When I started to read Fake Plastic Fish, it turned on a light bulb in my brain. It made me realize that while I may complain about plastic packaging, it's ultimately my decision to purchase (or not purchase) plastic packaged items. Yes, this is much easier said than done, but I have been in the process of changing my purchasing habits over the past few months. I have a long way to go but have already made a lot of progress.

I have a list on my freezer of a lot of food items I use that are made with plastic, and while I don't have alternatives for everything yet, there are some things (like pizza dough) that are so easy to make that I instantly made the switch.

Recently, Beth from Fake Plastic Fish issued a challenge for her readers to tally up their plastic waste for one week. I have wanted to do something like this for a while, but I feel like now is the perfect time to finally get around to seeing how much plastic I go through in a week.

I have to preface this list by noting that this is only household waste (nothing from work is counted, although I had a lucky week where I created no plastic waste, I have a very eco-unfriendly job). This is also waste generated by two people - Jeff and me.

Here is the tally for May 13-19, 2009:

May 13:

  • Tempeh Package - I love tempeh, and as a vegan it's one of my main "meat" sources. I don't tend to like faux meats -- tofu and tempeh pretty much do it for me, and tempeh is my absolute favorite. I know this is something that I can eventually learn how to make myself, and I will, but for now I am scared off by the idea of fermenting my own soybeans. For now I will continue to buy tempeh, and it is unfortunately packaged in plastic. (Although, I do feel like I have done a little bit to help by purchasing Soy Boy tempeh, which is a great small company, and I boycott LightLife products, which are made by the Evil Empire ConAgra.)

  • Scotch Brite Sponge - Jeff (who is also eager to help catalog my plastic waste) asked me if a sponge is made from plastic, and if not, could we compost it? Apparently the disgusting smell coming from my sink wasn't coming from my sink, it was coming from my sponge. Gross. I tend to use sponges over and over for several months, and it's high time I get rid of this one. I looked online and while the spongy base is made from wood pulp, the green scouring top is made from nylon fiber. In the future I will make the switch to Skoy Cloths, but in the mean time I have several more sponges that I bought over a year ago sitting in my pantry waiting to get my dishes clean. (For the record, I intend to put the spongy bottom into the compost and see what happens.)

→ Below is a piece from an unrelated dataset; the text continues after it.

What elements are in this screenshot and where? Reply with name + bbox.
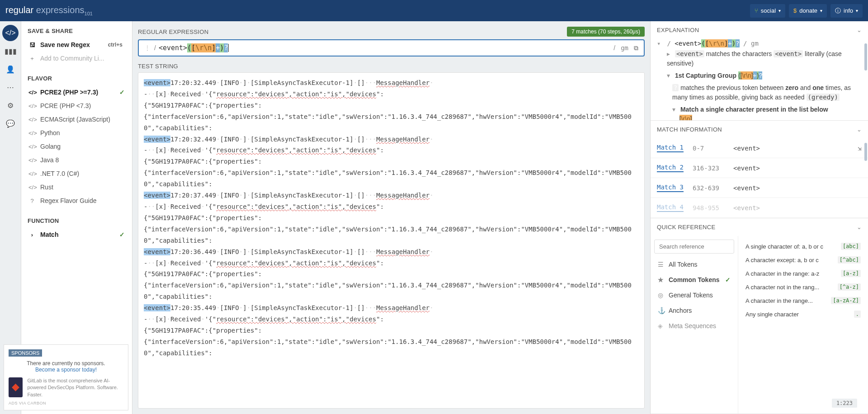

  • Scouring Pad - I've had this thing sitting around for ages, and I don't know why I didn't get rid of it awhile ago. It long since lost its ability to get my cast iron skillet clean (and I've since switched to a grill brush which should last much, much longer than scouring pads). It's also Scotch Brite, so it's similarly made from nylon fibers. Needless to say I won't be buying these again.

May 14:
  • Tempeh - Again.

  • 5 Soy Sauce Packets - I'm not sure if these are made out of plastic but I think so, and am going to include them. I usually always have tamari on hand in the fridge, but I was out, and had these soy sauce packets from take-out sushi way back when, so I used them while making fried rice.

May 15:
  • Nip Guards - I'm an avid runner, and even though I wear a sports bra, it's not enough to prevent painful chafing during my long runs (>6 miles). Unfortunately I haven't found anything better than nip guards, and not only is the packaging (not present) plastic, but so are the things that the nip guards are on. I'm not sure if the nip guards themselves are plastic but I'm including them just in case.

  • Tempeh - Yep, I love tempeh.

  • 2 Drinking Straws & 2 Small Cups - I went back to my hometown to visit my family, and that means I went out to eat. (I almost never go out to eat when I'm home in Boston.) I meant to ask for no straw, but I forgot. This is my straw, Jeff's straw, and the mixing straw (talk about useless plastic!) from my gin and tonic. The two cups are from asking for BBQ sauce for my french fries (both me and Jeff). I thought I'd get a bottle.

May 16:
  • 2 Drinking Straws - Went out to eat AGAIN and I ordered a drink and got another straw. Oops. Also, they put whipped cream on top. I get so lazy in my veganism here in Boston where I only go out to eat at vegan restaurants that I forget that "normal" restaurants put whipped cream on things like Piña Coladas. The other straw/stirrer is from Jeff's margarita. (You can't even drink through those tiny things, so it baffles the mind why they give them to you in the first place!)

May 17:
  • 2 Plastic Windows - I came back and had a lot of mail. One piece was a solicitation from a local charity that came with a plastic window. I have mailed them back asking to be taken off of their mailing list. One was a mailing from an insurance company from when I got hit by a car door last year. I should hopefully never be getting any mail from this insurance company ever again.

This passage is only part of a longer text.